ABOUT THIS TASK: All entries that follow are to be written out verbatim.

Records from a data source
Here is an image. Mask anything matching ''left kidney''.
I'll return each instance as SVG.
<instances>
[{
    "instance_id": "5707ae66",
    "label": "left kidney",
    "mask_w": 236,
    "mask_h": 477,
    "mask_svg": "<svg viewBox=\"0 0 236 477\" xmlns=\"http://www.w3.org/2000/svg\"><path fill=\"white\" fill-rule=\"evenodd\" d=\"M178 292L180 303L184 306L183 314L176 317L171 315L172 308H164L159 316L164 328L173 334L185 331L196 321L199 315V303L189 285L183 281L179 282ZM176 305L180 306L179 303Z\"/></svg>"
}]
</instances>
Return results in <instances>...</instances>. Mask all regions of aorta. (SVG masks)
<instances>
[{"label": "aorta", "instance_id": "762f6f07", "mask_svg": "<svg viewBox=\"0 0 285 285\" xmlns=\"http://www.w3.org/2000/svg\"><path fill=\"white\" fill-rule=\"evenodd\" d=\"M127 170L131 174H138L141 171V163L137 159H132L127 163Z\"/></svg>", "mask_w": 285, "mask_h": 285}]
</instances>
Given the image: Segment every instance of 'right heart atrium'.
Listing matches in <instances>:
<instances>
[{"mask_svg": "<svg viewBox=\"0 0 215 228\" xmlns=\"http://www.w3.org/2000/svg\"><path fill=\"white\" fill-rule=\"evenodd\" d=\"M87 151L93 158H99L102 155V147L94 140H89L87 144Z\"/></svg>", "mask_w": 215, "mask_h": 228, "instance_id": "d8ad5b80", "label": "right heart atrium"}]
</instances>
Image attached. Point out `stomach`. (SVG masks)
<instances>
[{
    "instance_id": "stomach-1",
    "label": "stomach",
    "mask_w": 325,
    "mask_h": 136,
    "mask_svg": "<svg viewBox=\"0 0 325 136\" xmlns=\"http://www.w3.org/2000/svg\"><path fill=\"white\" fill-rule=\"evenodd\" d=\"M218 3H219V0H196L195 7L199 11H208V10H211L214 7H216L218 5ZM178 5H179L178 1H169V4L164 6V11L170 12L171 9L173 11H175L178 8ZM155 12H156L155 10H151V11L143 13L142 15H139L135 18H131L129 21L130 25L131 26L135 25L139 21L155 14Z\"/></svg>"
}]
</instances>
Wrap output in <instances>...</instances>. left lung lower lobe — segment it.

COMPLETED EXERCISE:
Here is an image. Mask anything matching ''left kidney''.
I'll return each instance as SVG.
<instances>
[{
    "instance_id": "5707ae66",
    "label": "left kidney",
    "mask_w": 236,
    "mask_h": 477,
    "mask_svg": "<svg viewBox=\"0 0 236 477\" xmlns=\"http://www.w3.org/2000/svg\"><path fill=\"white\" fill-rule=\"evenodd\" d=\"M178 292L180 303L184 306L183 314L176 317L171 315L172 308H164L159 316L164 328L173 334L185 331L196 321L199 315V303L189 285L183 281L179 282ZM176 305L180 306L179 303Z\"/></svg>"
}]
</instances>
Return results in <instances>...</instances>. Mask all regions of aorta. (SVG masks)
<instances>
[{"label": "aorta", "instance_id": "762f6f07", "mask_svg": "<svg viewBox=\"0 0 285 285\" xmlns=\"http://www.w3.org/2000/svg\"><path fill=\"white\" fill-rule=\"evenodd\" d=\"M127 170L131 174H138L141 171V163L137 159H132L127 163Z\"/></svg>", "mask_w": 285, "mask_h": 285}]
</instances>
Given the image: Segment every instance of 'right heart atrium'.
Listing matches in <instances>:
<instances>
[{"mask_svg": "<svg viewBox=\"0 0 215 228\" xmlns=\"http://www.w3.org/2000/svg\"><path fill=\"white\" fill-rule=\"evenodd\" d=\"M87 151L93 158H99L102 155V147L94 140H89L87 144Z\"/></svg>", "mask_w": 215, "mask_h": 228, "instance_id": "d8ad5b80", "label": "right heart atrium"}]
</instances>
Image attached. Point out `stomach`. (SVG masks)
<instances>
[{
    "instance_id": "stomach-1",
    "label": "stomach",
    "mask_w": 325,
    "mask_h": 136,
    "mask_svg": "<svg viewBox=\"0 0 325 136\" xmlns=\"http://www.w3.org/2000/svg\"><path fill=\"white\" fill-rule=\"evenodd\" d=\"M218 3H219V0H196L195 7L199 11H208V10H211L214 7H216L218 5ZM178 5H179L178 1H169V4L164 6V11L170 12L171 9L173 11H175L178 8ZM155 12H156L155 10H151V11L143 13L142 15H139L135 18H131L129 21L130 25L131 26L135 25L139 21L155 14Z\"/></svg>"
}]
</instances>
Wrap output in <instances>...</instances>. left lung lower lobe — segment it.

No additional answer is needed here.